Performance: Liquid Alts vs. Hedge Funds
Back at Parametric, where the quant manager has recently added a smart beta-like liquid alternative to its roster of volatility risk premium strategies, Tom Lee disagrees.
“Post-financial crisis, investors have realized that liquidity has a premium,” he argues. “If I’m going to hand you my money and you’re going to lock it up for three years, you need to pay me extra for that.” But disappointing hedge fund returns have led some investors to feel they haven’t been compensated enough for that liquidity premium, he adds. “If they think they can capture this alternative risk premium in a way that still provides them liquidity, all else being equal, they’ll take it.”
Of course, all else is not equal. The strategy constraints and the liquidity requirements mean that liquid alts may offer similar diversification benefits as traditional alternatives, but they cannot deliver the same performance: Wilshire’s liquid alternative index trails the HFRI hedge fund index in one-, three-, five-, and ten-year returns.

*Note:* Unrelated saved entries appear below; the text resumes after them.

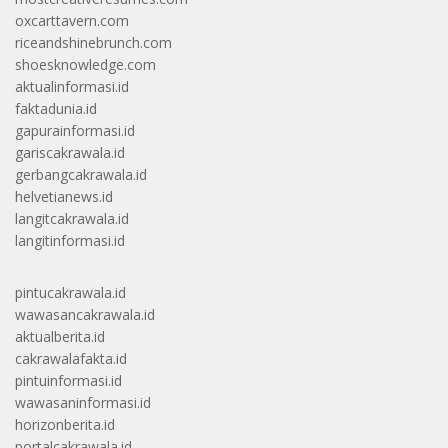
oxcarttavern.com
riceandshinebrunch.com
shoesknowledge.com
aktualinformasi.id
faktadunia.id
gapurainformasi.id
gariscakrawala.id
gerbangcakrawala.id
helvetianews.id
langitcakrawala.id
langitinformasi.id
pintucakrawala.id
wawasancakrawala.id
aktualberita.id
cakrawalafakta.id
pintuinformasi.id
wawasaninformasi.id
horizonberita.id
portalcakrawala.id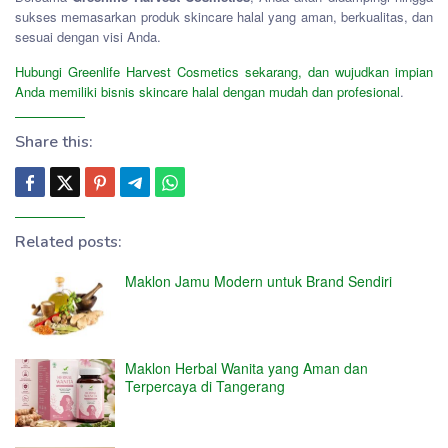
sukses memasarkan produk skincare halal yang aman, berkualitas, dan
sesuai dengan visi Anda.
Hubungi Greenlife Harvest Cosmetics sekarang, dan wujudkan impian
Anda memiliki bisnis skincare halal dengan mudah dan profesional
.
Share this:
Related posts:
Maklon Jamu Modern untuk Brand Sendiri
Maklon Herbal Wanita yang Aman dan
Terpercaya di Tangerang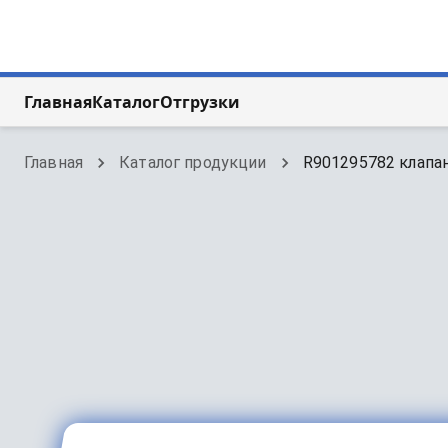
Главная
Каталог
Отгрузки
Главная
Каталог продукции
R901295782 клапан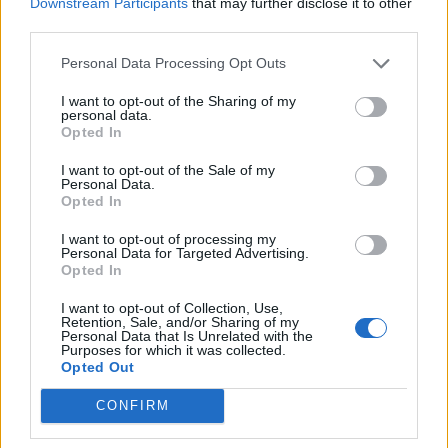
Downstream Participants
that may further disclose it to other
third parties.
Czytaj także:
Personal Data Processing Opt Outs
Gandalf (Hobbit) – charakterystyka
Thorin Dębowa Tarcza (Hobbit) –
I want to opt-out of the Sharing of my
personal data.
charakterystyka
Opted In
Jak potoczyłyby się losy całej drużyny,
I want to opt-out of the Sale of my
Personal Data.
gdyby Bilbo nie znalazł magicznego
Opted In
pierścienia?
I want to opt-out of processing my
Opisz jedną z przygód Bilba Bagginsa
Personal Data for Targeted Advertising.
Opted In
Kategorie
opracowania
I want to opt-out of Collection, Use,
Retention, Sale, and/or Sharing of my
Tagi
Personal Data that Is Unrelated with the
Hobbit - opracowanie
Purposes for which it was collected.
Opted Out
Napisz list do Bilba Bagginsa, w którym
zachęcisz go do opuszczenia wygodnej norki
CONFIRM
pod Pagórkiem i wzięcia udziału w przygodzie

“We would never expect a pure liquid alts portfolio to beat pure hedge funds because it’s not investing in the same assets,” Miles says.
At the end of the day, the potential usefulness of a liquid alternative product to an institutional investor comes down to the specific needs of the portfolio in question. At the New Mexico Public Employees Retirement Association (PERA), for example, CIO Jon Grabel and his team are in the process of migrating to a new strategic asset allocation—and liquid alternatives have proven helpful in transitioning the portfolio.

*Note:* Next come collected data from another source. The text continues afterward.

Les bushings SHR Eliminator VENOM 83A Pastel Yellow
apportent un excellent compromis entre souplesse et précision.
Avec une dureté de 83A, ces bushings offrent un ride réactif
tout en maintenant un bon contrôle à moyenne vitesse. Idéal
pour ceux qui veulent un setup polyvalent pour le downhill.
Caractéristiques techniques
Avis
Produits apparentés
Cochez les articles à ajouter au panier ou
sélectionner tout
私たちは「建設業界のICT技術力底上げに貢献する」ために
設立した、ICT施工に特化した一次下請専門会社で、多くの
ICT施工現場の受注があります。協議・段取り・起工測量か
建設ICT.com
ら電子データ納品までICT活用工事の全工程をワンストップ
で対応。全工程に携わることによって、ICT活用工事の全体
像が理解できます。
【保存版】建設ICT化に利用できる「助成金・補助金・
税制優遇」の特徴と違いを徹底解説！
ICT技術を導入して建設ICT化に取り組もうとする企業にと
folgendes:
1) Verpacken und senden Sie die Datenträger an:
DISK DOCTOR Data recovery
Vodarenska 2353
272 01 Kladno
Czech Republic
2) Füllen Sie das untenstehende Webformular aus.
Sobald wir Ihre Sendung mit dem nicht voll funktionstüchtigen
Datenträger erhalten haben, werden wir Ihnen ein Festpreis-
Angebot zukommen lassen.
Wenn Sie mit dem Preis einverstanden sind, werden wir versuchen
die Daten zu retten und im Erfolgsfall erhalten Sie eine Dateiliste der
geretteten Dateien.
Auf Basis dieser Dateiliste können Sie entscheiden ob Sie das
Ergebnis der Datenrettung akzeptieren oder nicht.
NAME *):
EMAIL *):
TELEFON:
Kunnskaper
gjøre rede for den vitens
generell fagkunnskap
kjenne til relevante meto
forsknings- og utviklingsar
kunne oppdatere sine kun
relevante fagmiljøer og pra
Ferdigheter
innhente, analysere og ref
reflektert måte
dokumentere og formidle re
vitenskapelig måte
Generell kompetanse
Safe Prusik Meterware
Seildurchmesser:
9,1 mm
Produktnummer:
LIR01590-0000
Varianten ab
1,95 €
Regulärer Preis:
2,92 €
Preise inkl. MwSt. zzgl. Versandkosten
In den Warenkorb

“In our real assets portfolio, we have an allocation to liquid infrastructure,” Grabel explains. “Over time—and this may take five years—we will use that to fund our commitments to illiquid infrastructure investments. It’s a way of using a more liquid strategy to build beta for a particular segment of the portfolio.”
In another case, PERA created a liquid alternative structure that made sense for them by customizing a portable alpha program at AQR—a manager that is currently dominating the liquid alts space. But while Grabel says it’s nice to have that extra liquidity, he still believes in the benefits of traditional lock-up alternatives.
“We never sat down and made a decision to use liquid alternatives as opposed to illiquid alternatives,” Grabel says. “We still believe there is an illiquidity premium for certain strategies. It’s about choosing the strategies that are helpful for what we believe is the best way to implement our portfolio.”